As always, Ms. Keeler can neither sing, dance, nor act. As generally, it doesn’t matter much. As often, her counterpart Mr. Powell helps this situation no end. He really is terrific—the unaffectedness, the effortlessness, the aw-shucks beautiful voice, the impertinence pitched just right, with decencies lurking beneath. Not only does this add up to a very nice iteration of Borzage’s early sound urbanness (in a film not remotely urban; cf. the male leads in Bad Girl and Man’s Castle), it’ll eventually add up to Bing Crosby. Why didn’t Powell make as much of a multi-media splash? Cf. Maurice Tourneur, etc.—it’s the mysteries of Mammon, the vagaries of promotion, and All is Vanity.

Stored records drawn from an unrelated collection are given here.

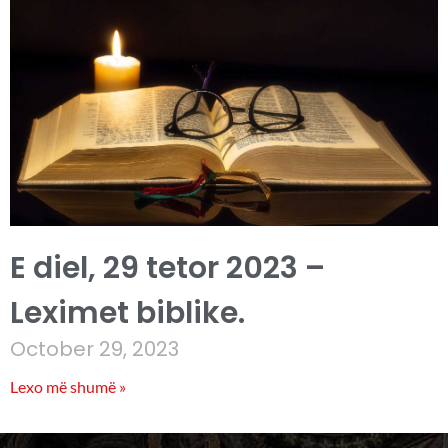
E diel, 29 tetor 2023 –
Leximet biblike.
October 29, 2023
Lexo më shumë »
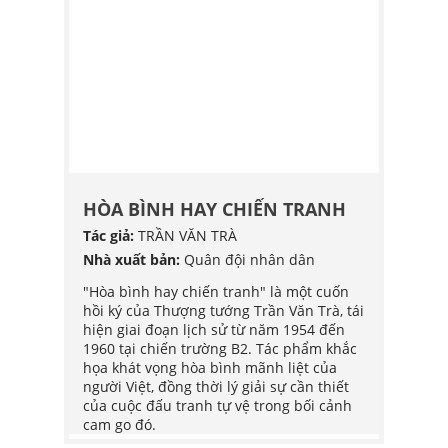
QS
(2)
HCM
(3)
PL
(22)
G
HÒA BÌNH HAY CHIẾN TRANH
HÒA 
Tác giả:
TRẦN VĂN TRÀ
Tác giả
POY
Nhà xuất bản:
Quân đội nhân dân
Nhà xu
G HỢP
"Hòa bình hay chiến tranh" là một cuốn
"Hòa b
hồi ký của Thượng tướng Trần Văn Trà, tái
hồi ký
bắt đầu
hiện giai đoạn lịch sử từ năm 1954 đến
hiện g
ơ trở
1960 tại chiến trường B2. Tác phẩm khắc
1960 t
h
họa khát vọng hòa bình mãnh liệt của
họa kh
 trở
người Việt, đồng thời lý giải sự cần thiết
người V
chính
của cuộc đấu tranh tự vệ trong bối cảnh
của cu
đăng,
cam go đó.
cam go
iếp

This distinguished director seems most at home, or communicates in the most recognizable ways, through the Hawaii section. The white swains’ discovery of all those natives is pretty colonial: actual communities reduced to ceremonial or salvage ethnographic dress-up, overly pleased at the attention and investment of the conqueror. Having said that, the discovery of all those natives is also lovely, and the cooperative number that follows could as well be taken as a cultural meeting both generous and grateful. Leading us to this distinguished director’s signature moment. Predictably the young couples’ rapt idyll is powerfully infused by a simultaneously romantic/erotic/spiritual shimmer. (Who but he ever dared to attempt such an unlikely union? God, I guess. But it’s a pretty unique combination in the Here Below of Hollywood film. But, part 2: Borzage pulls it so effortlessly, so naturally that one wonders if he’s even attempting anything. It’s just him, and them, and it’s just true.)

The course-of-true-love complications are interesting. The military culture stuff is very interesting. An assignment? If so, it was professionally taken on; this isn’t exactly John Ford, but one gets the sense of a whole sub-culture, rendered in enough detail to leave awareness expanded and appreciation increased. Best is the O’Brien/Powell relationship. Hawks! Before Hawks had really made the dynamic his own. Real male excess gives way to real honourable antagonism, gives way to a very moving portrait of deep, abiding friendship. And remember, Flirtation Walk isn’t even a masterpiece!